1. a plugin which asks for another (partner) phone number while installation
2. all &quot;buy&quot; or &quot;check out&quot; kind of links will trigger a &quot;duo push&quot; to the partner
3. only when partner agrees the buy button is enabled.
this will bring 2 people in the buying workflow which in itself reduces lot of UN-necessary that we buy
======
phantom_oracle
Too much work, very little return-incentives.

As UnoriginalGuy says: first big issue will be supporting 50+ devices *
browsers on said-devices (that alone should tell you to avoid it)

Then you'll need to analyze and build up a collection of thousands of
e-commerce stores with their specific check-out implementations.

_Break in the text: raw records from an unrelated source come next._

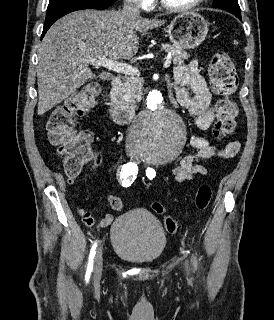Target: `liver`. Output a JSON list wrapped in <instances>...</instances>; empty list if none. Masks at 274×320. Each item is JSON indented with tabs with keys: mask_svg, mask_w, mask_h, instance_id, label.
<instances>
[{
	"mask_svg": "<svg viewBox=\"0 0 274 320\" xmlns=\"http://www.w3.org/2000/svg\"><path fill=\"white\" fill-rule=\"evenodd\" d=\"M166 20L124 18L121 10H79L55 22L38 50V116L61 104L85 82L95 80L88 58L131 60L138 52L136 32L163 26Z\"/></svg>",
	"mask_w": 274,
	"mask_h": 320,
	"instance_id": "liver-1",
	"label": "liver"
}]
</instances>
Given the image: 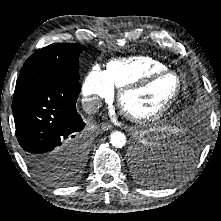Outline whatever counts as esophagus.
Segmentation results:
<instances>
[{"label": "esophagus", "instance_id": "34e87169", "mask_svg": "<svg viewBox=\"0 0 221 221\" xmlns=\"http://www.w3.org/2000/svg\"><path fill=\"white\" fill-rule=\"evenodd\" d=\"M113 126L109 123H102L101 125V129L103 131H109V130H112Z\"/></svg>", "mask_w": 221, "mask_h": 221}]
</instances>
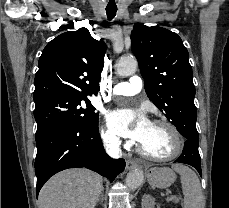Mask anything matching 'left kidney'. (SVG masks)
Instances as JSON below:
<instances>
[{"mask_svg":"<svg viewBox=\"0 0 229 208\" xmlns=\"http://www.w3.org/2000/svg\"><path fill=\"white\" fill-rule=\"evenodd\" d=\"M153 202L154 200L151 198V196H143L142 208H153Z\"/></svg>","mask_w":229,"mask_h":208,"instance_id":"1","label":"left kidney"}]
</instances>
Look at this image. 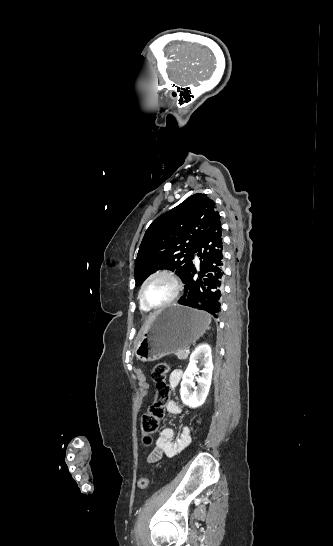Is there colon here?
<instances>
[{
	"label": "colon",
	"mask_w": 333,
	"mask_h": 546,
	"mask_svg": "<svg viewBox=\"0 0 333 546\" xmlns=\"http://www.w3.org/2000/svg\"><path fill=\"white\" fill-rule=\"evenodd\" d=\"M169 366L165 362L158 363L151 372V378L156 385V398L149 410L141 418L142 442L149 445L154 435L159 431L161 420L164 417L165 406L169 402L171 387L166 382ZM150 485L148 478H142L138 482L141 490H146Z\"/></svg>",
	"instance_id": "colon-1"
}]
</instances>
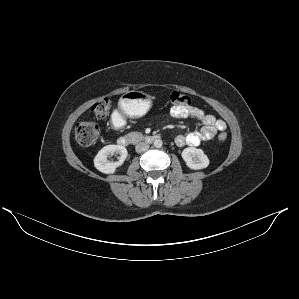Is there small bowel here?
Instances as JSON below:
<instances>
[{"label": "small bowel", "instance_id": "small-bowel-1", "mask_svg": "<svg viewBox=\"0 0 299 299\" xmlns=\"http://www.w3.org/2000/svg\"><path fill=\"white\" fill-rule=\"evenodd\" d=\"M170 114L174 118H194L202 123V128L199 131L177 136L175 142L179 147L198 146L226 129V123L223 120L216 119L213 115L194 106H174L170 109Z\"/></svg>", "mask_w": 299, "mask_h": 299}]
</instances>
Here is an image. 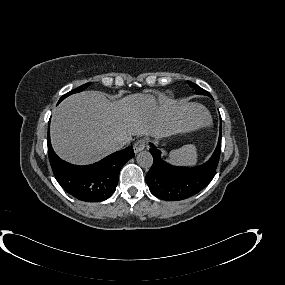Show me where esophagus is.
I'll list each match as a JSON object with an SVG mask.
<instances>
[{"mask_svg":"<svg viewBox=\"0 0 285 285\" xmlns=\"http://www.w3.org/2000/svg\"><path fill=\"white\" fill-rule=\"evenodd\" d=\"M146 147H147L146 139L138 140L133 146L135 153H139L140 151L144 150Z\"/></svg>","mask_w":285,"mask_h":285,"instance_id":"1","label":"esophagus"}]
</instances>
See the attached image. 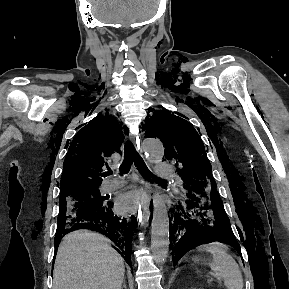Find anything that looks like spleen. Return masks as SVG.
I'll return each mask as SVG.
<instances>
[{
    "label": "spleen",
    "instance_id": "obj_1",
    "mask_svg": "<svg viewBox=\"0 0 289 289\" xmlns=\"http://www.w3.org/2000/svg\"><path fill=\"white\" fill-rule=\"evenodd\" d=\"M198 251L212 255L213 259L209 267L218 278L224 281L227 289H243V277L239 266L223 244L219 242L203 244L198 247Z\"/></svg>",
    "mask_w": 289,
    "mask_h": 289
}]
</instances>
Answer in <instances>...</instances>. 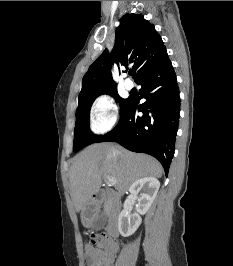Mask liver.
<instances>
[{
    "mask_svg": "<svg viewBox=\"0 0 233 266\" xmlns=\"http://www.w3.org/2000/svg\"><path fill=\"white\" fill-rule=\"evenodd\" d=\"M161 164L148 155L130 152L113 143L93 144L79 153L70 169V195L77 212L100 190L102 179L116 180L110 194L120 198L135 181L144 177H162ZM95 217H82L85 227H91Z\"/></svg>",
    "mask_w": 233,
    "mask_h": 266,
    "instance_id": "liver-1",
    "label": "liver"
}]
</instances>
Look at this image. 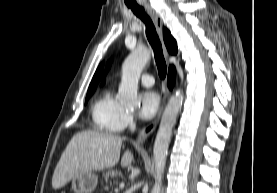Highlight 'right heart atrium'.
<instances>
[{"label": "right heart atrium", "instance_id": "right-heart-atrium-1", "mask_svg": "<svg viewBox=\"0 0 277 193\" xmlns=\"http://www.w3.org/2000/svg\"><path fill=\"white\" fill-rule=\"evenodd\" d=\"M134 124V116L132 112L125 110L122 120L123 128L131 127Z\"/></svg>", "mask_w": 277, "mask_h": 193}]
</instances>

Then you'll need to create filters for sensitive products (and try to define
what is sensitive to who)

Then you'll need to support angry spouses who bomb your limited support email
due to revenge-restrictions, partner-trolling, etc.

Lastly, some Google AdSense will become counter-productive to making money
from this (if you intend to).

Ads sell products and you stopping product-buying would be, well...

------
japhyr
I wonder if you could build in another method as well, that isn't dependent on
a second person agreeing on the purchase. Maybe something that would put in a
time delay on any purchase screen. A 24-hour delay on clicking submit for a
purchase might cut down impulsive buying.

------
UnoriginalGuy
If I can install it, I can disable it.

I own multiple devices (smartphones, PCs, and tablets) you could never be on
all of them and I could bypass your restrictions.

Plus I have three+ browsers installed and am familiar with safe mode and
incognito mode.

------
fcanela
I know several people who could benefit of your idea. The implementation seems
easy to the user.

Have you tested how much people in your circles _needs_ it?

------
orian
Isn't a today's economy based on compulsive buying? Such a plugin could cause
a global crisis.